We are delighted to share the news that the inaugural Marshall McLuhan Centenary Fellowship in Digital Sustainability will be awarded to Prof. Ian Milligan, assistant professor of digital and Canadian history at the University of Waterloo.
Between July 2016 and June 2017, Prof. Milligan will be collaborating with researchers at the DCI, visiting the DCI and the iSchool and holding lectures and workshops. Stay tuned for announcements of events in fall!
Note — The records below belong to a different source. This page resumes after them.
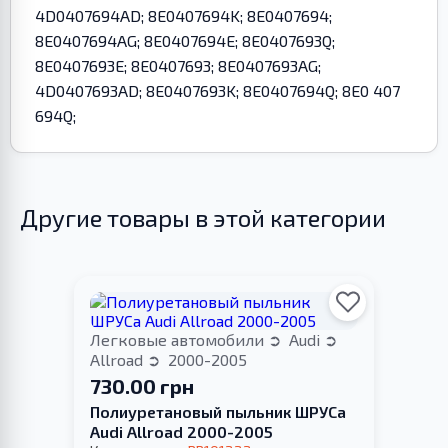
4D0407694AD; 8E0407694K; 8E0407694;
8E0407694AG; 8E0407694E; 8E0407693Q;
8E0407693E; 8E0407693; 8E0407693AG;
4D0407693AD; 8E0407693K; 8E0407694Q; 8E0 407
694Q;
Другие товары в этой категории
Легковые автомобили
Audi
Allroad
2000-2005
730.00 грн
Полиуретановый пыльник ШРУСа
Audi Allroad 2000-2005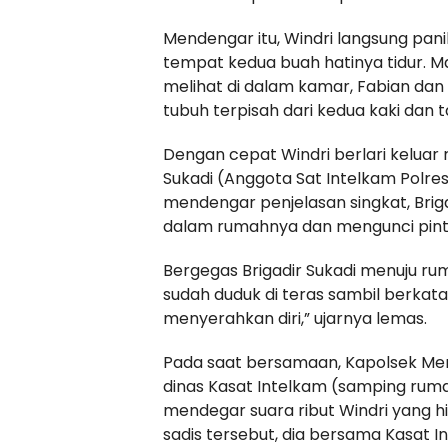
Mendengar itu, Windri langsung pan
tempat kedua buah hatinya tidur. M
melihat di dalam kamar, Fabian d
tubuh terpisah dari kedua kaki dan 
Dengan cepat Windri berlari keluar
Sukadi (Anggota Sat Intelkam Polre
mendengar penjelasan singkat, Brig
dalam rumahnya dan mengunci pintu 
Bergegas Brigadir Sukadi menuju ru
sudah duduk di teras sambil berkata
menyerahkan diri,” ujarnya lemas.
Pada saat bersamaan, Kapolsek Me
dinas Kasat Intelkam (samping rum
mendegar suara ribut Windri yang 
sadis tersebut, dia bersama Kasat 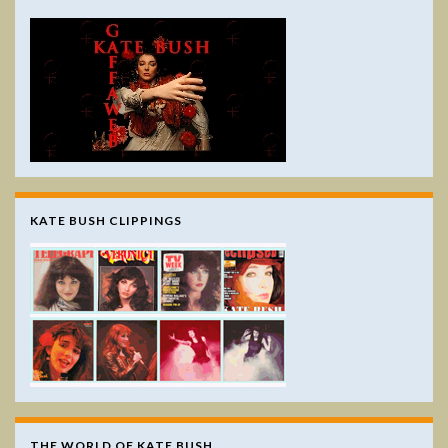
KATE BUSH CLIPPINGS
THE WORLD OF KATE BUSH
Ian Milligan is a digital and Canadian historian. He’s currently exploring how historians can fruitfully use web archives and other large digital repositories. Ian has been nominated for leading awards by both the Canadian Historical Association and the Canadian Society for Digital Humanities. In 2016, he was awarded the Outstanding Early Career Award by the Canadian Society for Digital Humanities, and in 2015 he was nominated for the John A. Macdonald Prize in Canadian History by the Canadian Historical Association.
Ian also works in the area of postwar Canadian youth and labour history, which he continues to publish in. His first award-losing book, Rebel Youth: 1960s Labour Unrest, Young Workers, and New Leftists in English Canada, was published in 2014 by the University of British Columbia Press. Ian’s second peer-reviewed book, Exploring Big Historical Data: The Historian’s Macroscope, a handbook aimed at demystifying digital methods, appeared in late 2015 with Imperial College Press. He wrote this with Shawn Graham (Carleton) and Scott Weingart (Carnegie Mellon). You can read the post-peer reviewed but pre-proofed (post-print) online!
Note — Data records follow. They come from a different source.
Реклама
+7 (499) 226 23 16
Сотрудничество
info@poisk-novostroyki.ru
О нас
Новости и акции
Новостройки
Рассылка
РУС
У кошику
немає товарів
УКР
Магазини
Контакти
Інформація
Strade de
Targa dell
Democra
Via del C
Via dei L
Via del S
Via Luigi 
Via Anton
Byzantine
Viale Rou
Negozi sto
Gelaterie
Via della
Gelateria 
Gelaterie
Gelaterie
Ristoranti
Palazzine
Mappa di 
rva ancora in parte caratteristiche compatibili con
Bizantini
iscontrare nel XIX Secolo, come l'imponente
Ian’s current projects largely involve how historians can deal with the sheer quantities of digital data that are profoundly reworking how we research, teach, and write. He has published work on web archives in the Journal of the Canadian Historical Association (which won their 2013 Best Article award), the International Journal of Humanities and Arts Computing, Digital Studies, code4lib, and in the ACM/IEEE Joint Conference on Digital Libraries. An additional research project explores the nature of online databases and born-digital sources more generally, which Milligan has published in the Canadian Historical Review. A recent article in Social History/Histoire Sociale applies digital methods to our understanding of children and early Internet regulation in Canada.
In addition to publications, Ian is working on portals to access web archives through the Web Archives for Longitudinal Knowledge (WALK) project. An early prototype can be found at http://webarchives.ca.
This Marshall McLuhan Centenary Fellowship in Digital Sustainability was awarded through a competitive peer-reviewed selection process.